Tuesday, December 11, 2012

Philip Greenspun and Web Dev of the 90's

In October 1995, the MIT Media Lab threw itself a tenth anniversary party. I skipped it so that I could take snapshots of colored trees in Vermont, but my friends said that the physical event was fabulous: little gifts for everyone, cleverly packaged; a Photomosaic poster by Rob Silvers; women in plastic pants. As an adjunct to the physical event, the Media Lab was going to create the best Web site ever. They got NYNEX to bring in a 45-Mbps T3 network connection; you wouldn’t want millions of users to get slowed down working their way through MIT’s 100-Mbps backbone. They got Hewlett-Packard to donate a huge pile of multiprocessor machines with disk arrays. They hired expert consultants to plug all the computers in and hook them up to the network. They hired professionals to do graphic design and site layout.

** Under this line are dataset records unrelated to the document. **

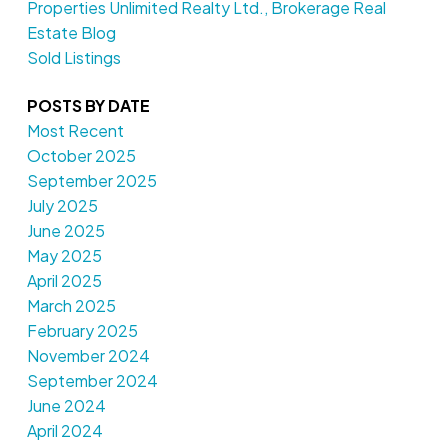
Properties Unlimited Realty Ltd., Brokerage Real
Estate Blog
Sold Listings
POSTS BY DATE
Most Recent
October 2025
September 2025
July 2025
June 2025
May 2025
April 2025
March 2025
February 2025
November 2024
September 2024
June 2024
April 2024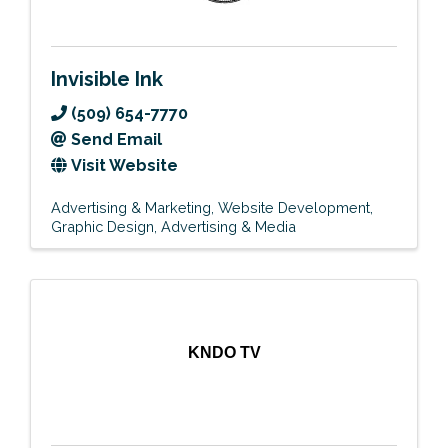
Invisible Ink
(509) 654-7770
Send Email
Visit Website
Advertising & Marketing
Website Development
Graphic Design
Advertising & Media
KNDO TV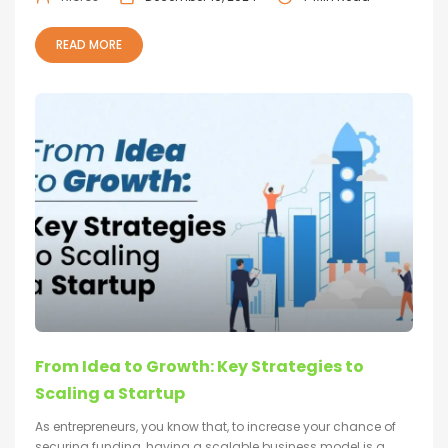
READ MORE
From Idea to Growth: Key Strategies to
Scaling a Startup
As entrepreneurs, you know that, to increase your chance of
securing funding, having a scalable business model is a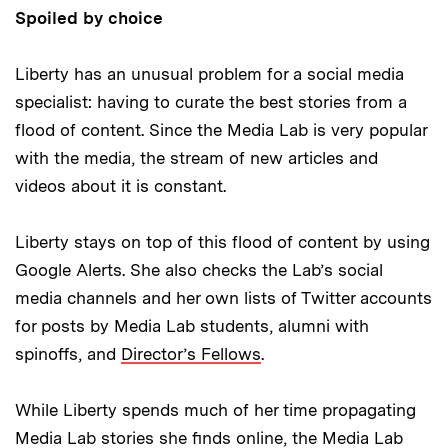
Spoiled by choice
Liberty has an unusual problem for a social media
specialist: having to curate the best stories from a
flood of content. Since the Media Lab is very popular
with the media, the stream of new articles and
videos about it is constant.
Liberty stays on top of this flood of content by using
Google Alerts. She also checks the Lab’s social
media channels and her own lists of Twitter accounts
for posts by Media Lab students, alumni with
spinoffs, and
Director’s Fellows
.
While Liberty spends much of her time propagating
Media Lab stories she finds online, the Media Lab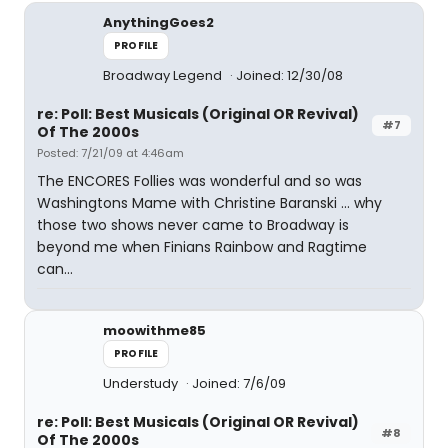
AnythingGoes2
PROFILE
Broadway Legend
Joined: 12/30/08
re: Poll: Best Musicals (Original OR Revival)
#7
Of The 2000s
Posted: 7/21/09 at 4:46am
The ENCORES Follies was wonderful and so was
Washingtons Mame with Christine Baranski ... why
those two shows never came to Broadway is
beyond me when Finians Rainbow and Ragtime
can...
moowithme85
PROFILE
Understudy
Joined: 7/6/09
re: Poll: Best Musicals (Original OR Revival)
#8
Of The 2000s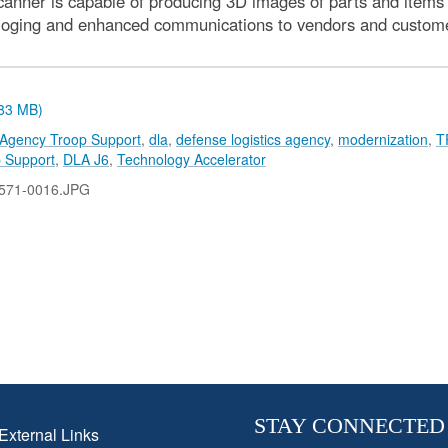
canner is capable of producing 3D images of parts and items a
aloging and enhanced communications to vendors and customers 
.83 MB)
 Agency Troop Support
,
dla
,
defense logistics agency
,
modernization
,
T
 Support
,
DLA J6
,
Technology Accelerator
571-0016.JPG
STAY CONNECTED
External Links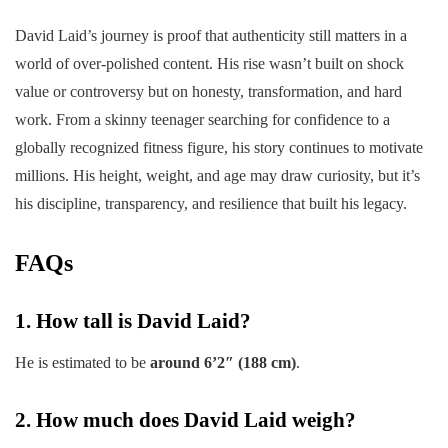
David Laid’s journey is proof that authenticity still matters in a
world of over-polished content. His rise wasn’t built on shock
value or controversy but on honesty, transformation, and hard
work. From a skinny teenager searching for confidence to a
globally recognized fitness figure, his story continues to motivate
millions. His height, weight, and age may draw curiosity, but it’s
his discipline, transparency, and resilience that built his legacy.
FAQs
1. How tall is David Laid?
He is estimated to be
around 6’2″ (188 cm)
.
2. How much does David Laid weigh?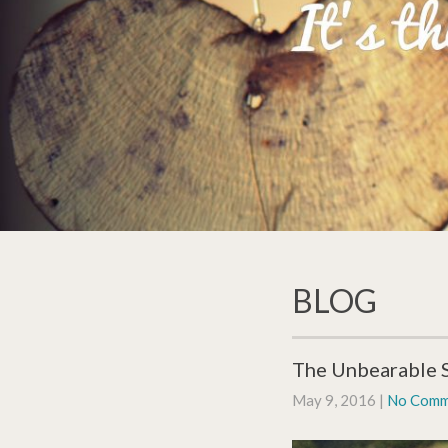
BLOG
The Unbearable S
May 9, 2016
|
No Comm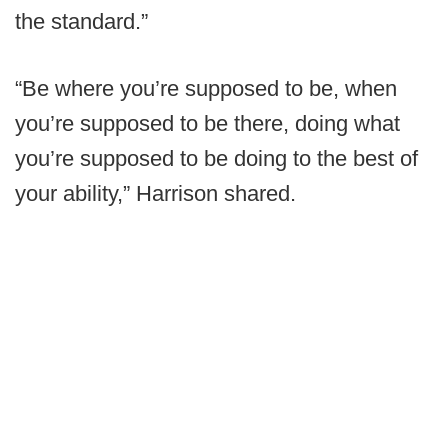
the standard.”
“Be where you’re supposed to be, when
you’re supposed to be there, doing what
you’re supposed to be doing to the best of
your ability,” Harrison shared.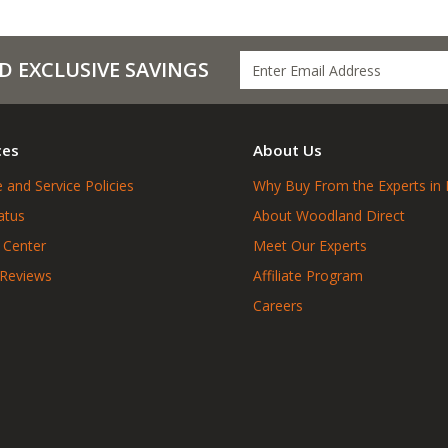
D EXCLUSIVE SAVINGS
ces
About Us
 and Service Policies
Why Buy From the Experts in 
atus
About Woodland Direct
 Center
Meet Our Experts
 Reviews
Affiliate Program
Careers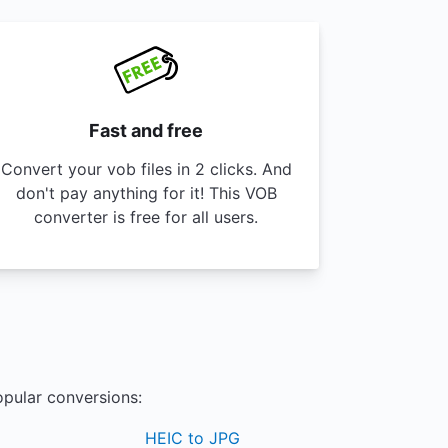
Fast and free
Convert your vob files in 2 clicks. And
don't pay anything for it! This VOB
converter is free for all users.
opular conversions:
HEIC to JPG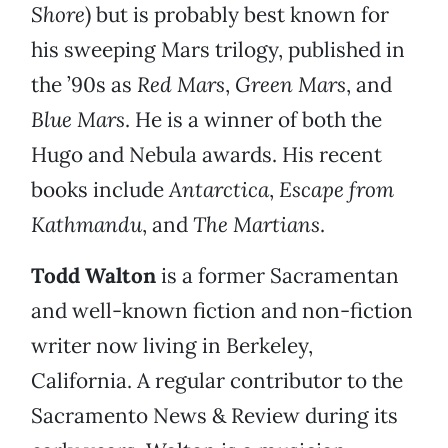
Shore
) but is probably best known for
his sweeping Mars trilogy, published in
the ’90s as
Red Mars
,
Green Mars
, and
Blue Mars
. He is a winner of both the
Hugo and Nebula awards. His recent
books include
Antarctica
,
Escape from
Kathmandu
, and
The Martians
.
Todd Walton
is a former Sacramentan
and well-known fiction and non-fiction
writer now living in Berkeley,
California. A regular contributor to the
Sacramento News & Review during its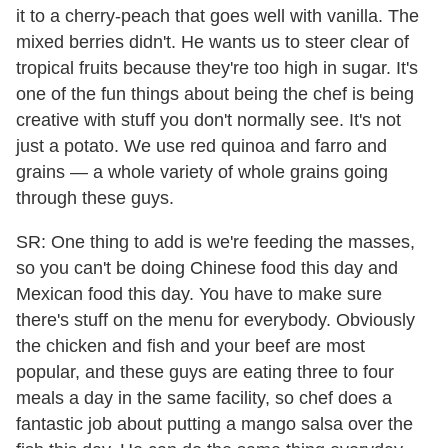
it to a cherry-peach that goes well with vanilla. The
mixed berries didn't. He wants us to steer clear of
tropical fruits because they're too high in sugar. It's
one of the fun things about being the chef is being
creative with stuff you don't normally see. It's not
just a potato. We use red quinoa and farro and
grains — a whole variety of whole grains going
through these guys.
SR: One thing to add is we're feeding the masses,
so you can't be doing Chinese food this day and
Mexican food this day. You have to make sure
there's stuff on the menu for everybody. Obviously
the chicken and fish and your beef are most
popular, and these guys are eating three to four
meals a day in the same facility, so chef does a
fantastic job about putting a mango salsa over the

After getting back from foliage country, I visited http://www.1010.org with high hopes. There wasn’t any magnet content. Nobody had bothered to write stories or take pictures. Every day a Media Lab editor posed a question and then sat back to watch a USENET-style discussion evolve. There were only a handful of postings in each area. One user had contributed a smiley face. Colon dash right-paren. That was his entire message. This didn’t really shock me until I noticed that on a scale from 1 to 7, this post had been rated 4.3 by other users. Yes, several other users had taken the trouble to rate this three-character posting. When the 10-day Web event was over, the massive disk arrays held almost enough user-contributed data to fill two 3.5 inch floppies.